There is also an issue with the usage of the Wren et al. (2007) data. In this study, perceived contributions in three pre specified categories, initial conception, work performed, and supervision, were collected, but overall contribution was not. Instead, the figures for the three categories are averaged and these are the numbers used by Hagen (2010). This simple averaging implicitly assumes that the three contribution categories are equally important, but this assumption is not substantiated in the paper at all.

1.1. Contribution-Based Authorship Order

The ordering of coauthor names on publications by contribution is widespread. It is conventional, for example, in management, according to journal editors (von Glinow & Novelli Jr., 1982), in nursing, according to nurses expected to publish (Butler & Ginn, 1998), in library science, according to authors (Hart, 2000), medicine, according to Cochrane reviews authors (Mowatt, Shirran, et al., 2002), editorial board members (Bhandari, Einhorn, et al., 2003), and promotion committee members (Wren et al., 2007) and educational science, according to authors (Moore & Griffin, 2006).

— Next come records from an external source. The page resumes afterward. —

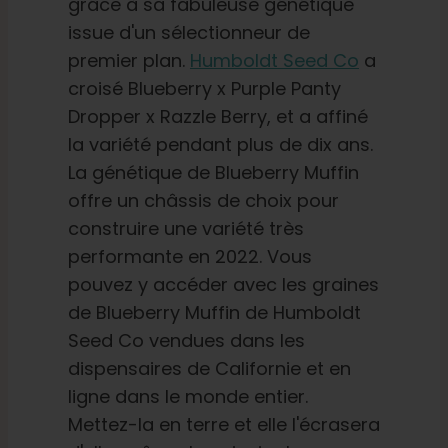
grâce à sa fabuleuse génétique
issue d'un sélectionneur de
premier plan.
Humboldt Seed Co
a
croisé Blueberry x Purple Panty
Dropper x Razzle Berry, et a affiné
la variété pendant plus de dix ans.
La génétique de Blueberry Muffin
offre un châssis de choix pour
construire une variété très
performante en 2022. Vous
pouvez y accéder avec les graines
de Blueberry Muffin de Humboldt
Seed Co vendues dans les
dispensaires de Californie et en
ligne dans le monde entier.
Mettez-la en terre et elle l'écrasera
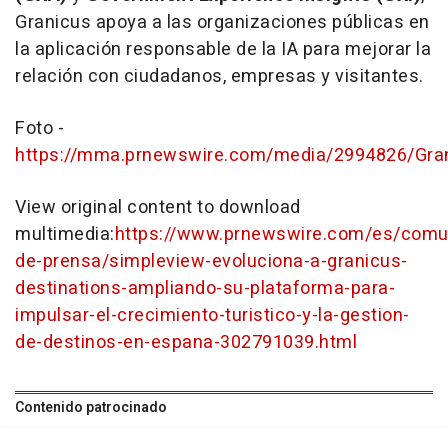
Granicus apoya a las organizaciones públicas en
la aplicación responsable de la IA para mejorar la
relación con ciudadanos, empresas y visitantes.
Foto -
https://mma.prnewswire.com/media/2994826/Grani
View original content to download
multimedia:
https://www.prnewswire.com/es/comu
de-prensa/simpleview-evoluciona-a-granicus-
destinations-ampliando-su-plataforma-para-
impulsar-el-crecimiento-turistico-y-la-gestion-
de-destinos-en-espana-302791039.html
Contenido patrocinado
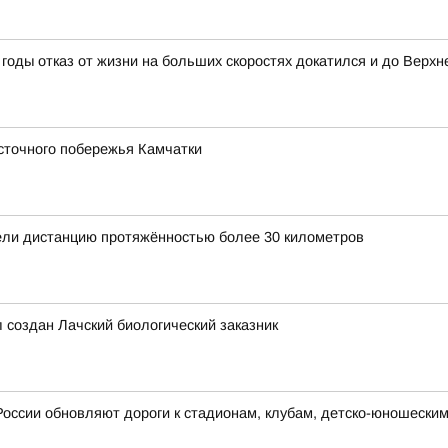
годы отказ от жизни на больших скоростях докатился и до Верхн
сточного побережья Камчатки
ли дистанцию протяжённостью более 30 километров
л создан Лачский биологический заказник
России обновляют дороги к стадионам, клубам, детско-юношески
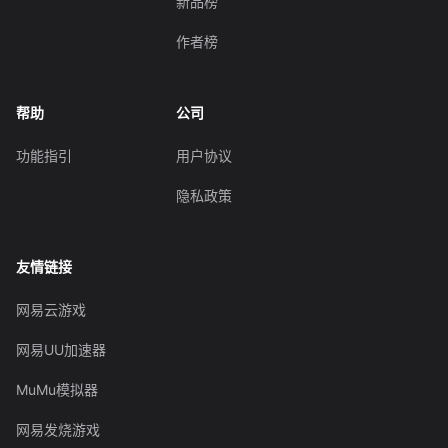
新品榜
作者榜
帮助
公司
功能指引
用户协议
隐私政策
友情链接
网易云游戏
网易UU加速器
MuMu模拟器
网易发烧游戏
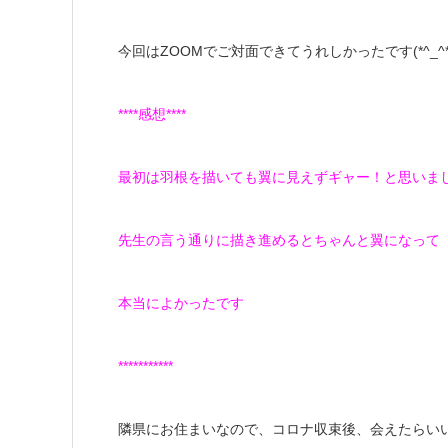
今回はZOOMでご対面できてうれしかったです(*^_^*
****感想****
最初は羽根を描いても翼に見えずギャー！と思いま
先生の言う通りに描き進めるとちゃんと翼になって
本当によかったです
***********
隣県にお住まいなので、コロナ収束後、会えたらい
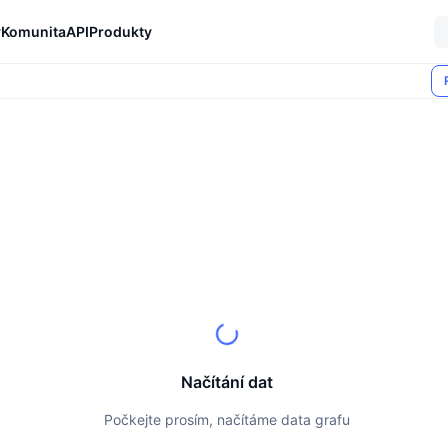
y
Komunita
API
Produkty
Načítání dat
Počkejte prosím, načítáme data grafu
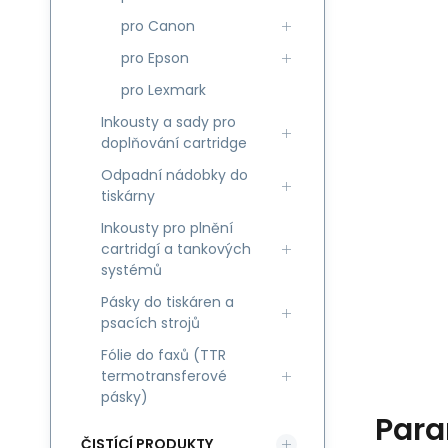
pro Canon
pro Epson
pro Lexmark
Inkousty a sady pro
doplňování cartridge
Odpadní nádobky do
tiskárny
Inkousty pro plnění
cartridgí a tankových
systémů
Pásky do tiskáren a
psacích strojů
Fólie do faxů (TTR
termotransferové
pásky)
Para
ČISTÍCÍ PRODUKTY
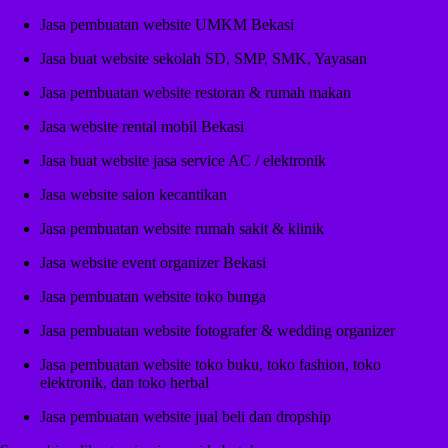
Jasa pembuatan website UMKM Bekasi
Jasa buat website sekolah SD, SMP, SMK, Yayasan
Jasa pembuatan website restoran & rumah makan
Jasa website rental mobil Bekasi
Jasa buat website jasa service AC / elektronik
Jasa website salon kecantikan
Jasa pembuatan website rumah sakit & klinik
Jasa website event organizer Bekasi
Jasa pembuatan website toko bunga
Jasa pembuatan website fotografer & wedding organizer
Jasa pembuatan website toko buku, toko fashion, toko
elektronik, dan toko herbal
Jasa pembuatan website jual beli dan dropship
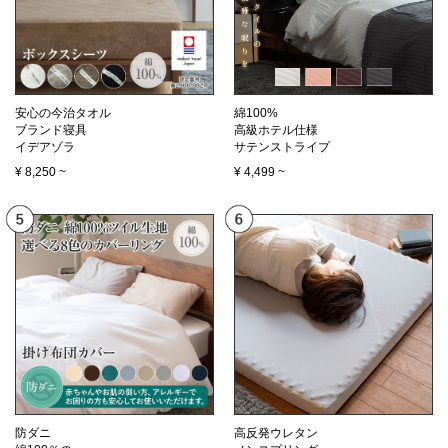
安心の今治タオル
綿100%
ブランド寝具
高級ホテル仕様
イデアゾラ
サテンストライプ
¥
8,250
~
¥
4,499
~
防ダニ
高反発ウレタン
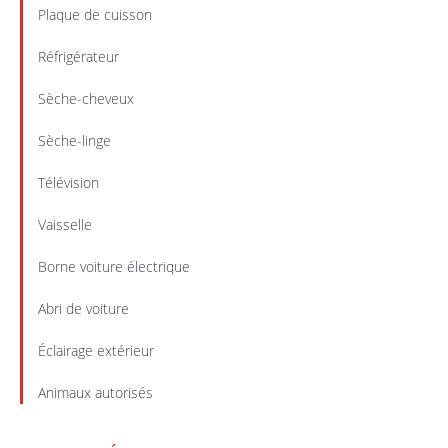
Plaque de cuisson
Réfrigérateur
Sèche-cheveux
Sèche-linge
Télévision
Vaisselle
Borne voiture électrique
Abri de voiture
Éclairage extérieur
Animaux autorisés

1.2. Authorship Status Signals Not Based on Contribution

1.2.1. Alphabetical authorship

In disciplines in which alphabetical authorship order is the accepted convention, it would obviously be unreasonable to apply credit allocation methods that apply weights based on author position. However, the problem arises of how to handle publications in these “alphabetized” disciplines that manifestly deviate from the norm of alphabetical order. In those cases it can be reasoned that the authors were either not aware of the norm or they intentionally refrained from submitting to it. In either case, the assumption of equal contributions ought to be rejected. The next difficulty is that in many cases it is simply not possible to determine whether a group of authors followed the alphabetical ordering convention or if their deliberately chosen author order just happened to be alphabetical, even though it was intended to reflect relative contribution. For example, the prevalence of alphabetical order for two authors by chance alone is 50%. But as the number of coauthors increases, the chance of coincidental alphabetical ordering quickly tends to zero. From the perspective of authors who would like to express their relative contributions by authorship order, alphabetical ordering convention can be an impediment. In cases when the contribution order coincides with alphabetical order, the alphabetical norm would inadvertently lead to distorted perceptions of contributions.

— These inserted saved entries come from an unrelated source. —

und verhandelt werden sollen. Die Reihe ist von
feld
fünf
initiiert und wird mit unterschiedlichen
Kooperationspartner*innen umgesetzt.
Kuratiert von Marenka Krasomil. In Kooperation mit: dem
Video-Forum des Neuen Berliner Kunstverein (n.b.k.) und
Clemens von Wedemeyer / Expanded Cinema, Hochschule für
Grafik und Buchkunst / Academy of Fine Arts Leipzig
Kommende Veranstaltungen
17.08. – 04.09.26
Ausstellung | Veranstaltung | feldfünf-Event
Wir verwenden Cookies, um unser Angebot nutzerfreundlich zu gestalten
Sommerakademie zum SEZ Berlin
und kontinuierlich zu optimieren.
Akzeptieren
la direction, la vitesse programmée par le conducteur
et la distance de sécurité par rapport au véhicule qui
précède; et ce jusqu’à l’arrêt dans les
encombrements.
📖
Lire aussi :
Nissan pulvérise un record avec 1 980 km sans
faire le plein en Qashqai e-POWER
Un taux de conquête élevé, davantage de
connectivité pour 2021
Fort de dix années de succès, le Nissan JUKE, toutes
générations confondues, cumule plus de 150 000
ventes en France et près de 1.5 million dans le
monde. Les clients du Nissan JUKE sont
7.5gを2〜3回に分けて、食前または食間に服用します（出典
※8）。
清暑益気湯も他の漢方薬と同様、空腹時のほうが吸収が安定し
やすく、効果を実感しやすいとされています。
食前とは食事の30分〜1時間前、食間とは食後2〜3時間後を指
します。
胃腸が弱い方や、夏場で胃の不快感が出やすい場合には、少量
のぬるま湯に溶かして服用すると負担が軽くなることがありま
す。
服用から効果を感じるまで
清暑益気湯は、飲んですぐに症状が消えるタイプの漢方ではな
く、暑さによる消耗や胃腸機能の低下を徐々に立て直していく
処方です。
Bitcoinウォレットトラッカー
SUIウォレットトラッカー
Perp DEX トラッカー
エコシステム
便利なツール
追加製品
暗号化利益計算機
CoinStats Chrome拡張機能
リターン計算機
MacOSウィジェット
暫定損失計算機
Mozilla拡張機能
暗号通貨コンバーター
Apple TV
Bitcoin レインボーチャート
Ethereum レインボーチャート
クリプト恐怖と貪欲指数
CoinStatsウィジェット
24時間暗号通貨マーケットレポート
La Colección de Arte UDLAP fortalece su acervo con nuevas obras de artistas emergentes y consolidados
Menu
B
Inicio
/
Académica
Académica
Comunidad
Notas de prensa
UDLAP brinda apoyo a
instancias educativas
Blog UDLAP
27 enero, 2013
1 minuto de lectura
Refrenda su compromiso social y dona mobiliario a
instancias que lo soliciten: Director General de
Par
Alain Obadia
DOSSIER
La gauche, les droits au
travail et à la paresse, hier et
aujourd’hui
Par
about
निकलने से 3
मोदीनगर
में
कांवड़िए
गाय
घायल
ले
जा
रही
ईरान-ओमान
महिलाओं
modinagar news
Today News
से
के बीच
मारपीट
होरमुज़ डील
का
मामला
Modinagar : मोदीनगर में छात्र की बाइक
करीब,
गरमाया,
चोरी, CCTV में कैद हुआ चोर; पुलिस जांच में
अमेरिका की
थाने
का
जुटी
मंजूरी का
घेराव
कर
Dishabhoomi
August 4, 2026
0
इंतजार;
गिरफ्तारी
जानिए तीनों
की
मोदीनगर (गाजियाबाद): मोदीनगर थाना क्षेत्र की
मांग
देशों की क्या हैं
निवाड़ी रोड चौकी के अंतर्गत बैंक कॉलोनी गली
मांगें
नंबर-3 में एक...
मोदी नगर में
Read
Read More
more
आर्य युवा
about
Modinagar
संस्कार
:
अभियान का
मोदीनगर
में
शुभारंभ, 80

Waltman (2012) has conducted a large-scale empirical study on the prevalence of intentionally alphabetical authorship in coauthored publications; that is, alphabetical coauthorship corrected for the probability of incidental alphabetical ordering. The share of intentionally alphabetically ordered coauthored publications has decreased from about 9% in 1981 to about 4% in 2011. On the level of disciplines, as approximated by Web of Science subject categories, there are stark differences in the use of intentional alphabetical authorship order. It is common in “Mathematics,” “Business, finance,” “Economics,” and “Physics, particles & fields.” However, also in these disciplines, alphabetical order is far from universal in the studied period (2007–2011). The percentages of alphabetical order range from 73% to 57%. The rates seem to be declining lately in “Mathematics” and “Economics” while alphabetical authorship has increased over time in “Business, finance.” It is important to keep in mind that the rates may appear higher to researchers from these fields because of incidental alphabetical ordering.

1.2.2. Last authorship and corresponding authorship

There is as of yet no conclusive empirical evidence from prior studies about the specific signal of corresponding authorship and last authorship with respect to contribution to publications across different disciplines. While there are conventions in disciplines by which group leaders are indicated by last authorship, (a) this does not allow the conclusion that all last authors are group leaders and (b) neither last authorship nor corresponding authorship in themselves tell anything about how much these authors have, on average, contributed.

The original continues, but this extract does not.